▶ _Task objective_:
Starting at the line that contains "HATEM AWAD, ambulancier du Croissant rouge" and stopping at the line that contains "Pro rodiče a žáky", restate each line of the records below exactly. Omit the pictures.

(Saved entries)
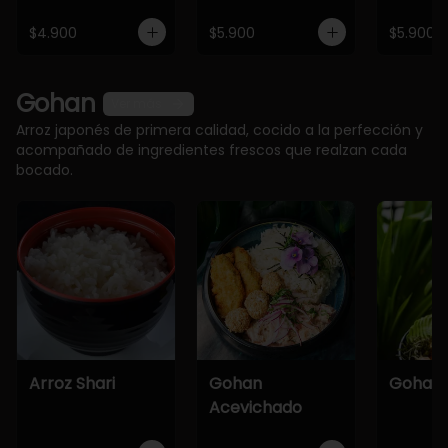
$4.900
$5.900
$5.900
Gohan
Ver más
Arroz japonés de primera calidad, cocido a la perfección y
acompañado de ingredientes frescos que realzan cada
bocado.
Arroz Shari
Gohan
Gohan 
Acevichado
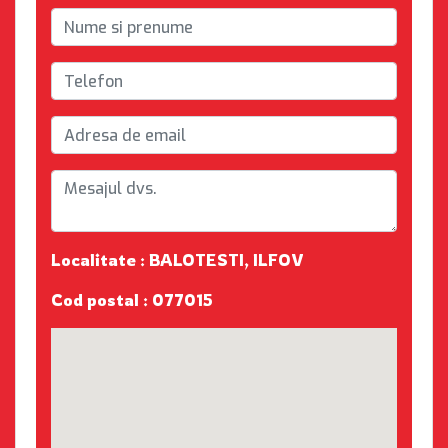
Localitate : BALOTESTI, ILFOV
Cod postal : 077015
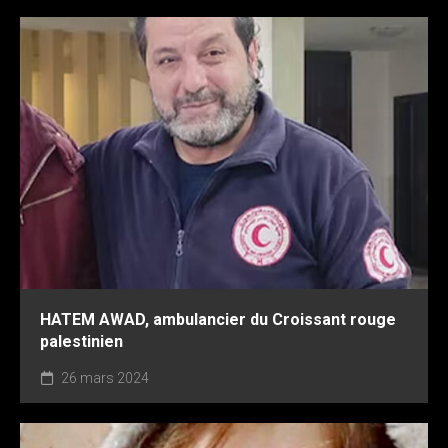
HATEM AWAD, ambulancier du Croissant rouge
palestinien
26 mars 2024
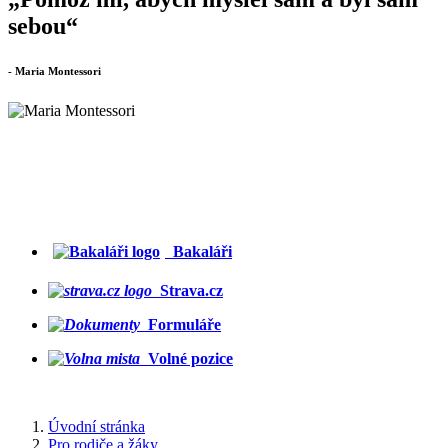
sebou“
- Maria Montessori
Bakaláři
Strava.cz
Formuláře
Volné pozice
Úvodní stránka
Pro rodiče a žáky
...
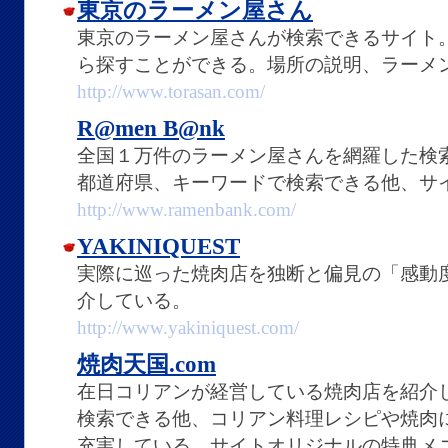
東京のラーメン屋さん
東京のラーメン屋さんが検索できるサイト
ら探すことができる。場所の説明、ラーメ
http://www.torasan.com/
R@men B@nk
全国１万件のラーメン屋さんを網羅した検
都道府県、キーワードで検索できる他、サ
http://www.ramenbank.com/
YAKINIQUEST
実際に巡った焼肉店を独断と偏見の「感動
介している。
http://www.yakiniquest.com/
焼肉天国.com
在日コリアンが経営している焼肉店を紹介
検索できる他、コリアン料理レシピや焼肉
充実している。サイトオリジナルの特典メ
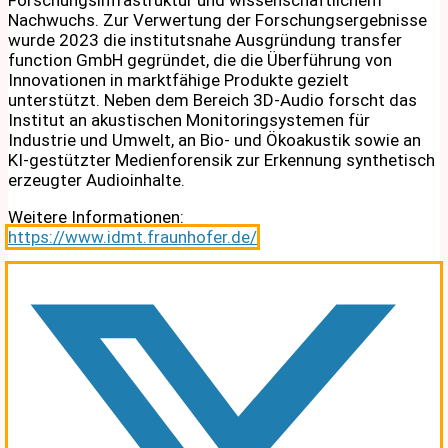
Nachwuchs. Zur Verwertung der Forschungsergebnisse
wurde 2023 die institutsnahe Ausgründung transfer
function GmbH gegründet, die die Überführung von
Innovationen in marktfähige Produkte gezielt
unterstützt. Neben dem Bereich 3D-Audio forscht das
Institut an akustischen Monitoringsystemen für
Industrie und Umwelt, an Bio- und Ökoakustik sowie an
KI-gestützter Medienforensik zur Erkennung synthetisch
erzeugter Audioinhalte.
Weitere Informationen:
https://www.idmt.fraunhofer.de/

▶ _Written solution_:
HATEM AWAD, ambulancier du Croissant rouge
palestinien
26 mars 2024
sebou“
- Maria Montessori
Bakaláři
Strava.cz
Formuláře
Volné pozice
Úvodní stránka
Pro rodiče a žáky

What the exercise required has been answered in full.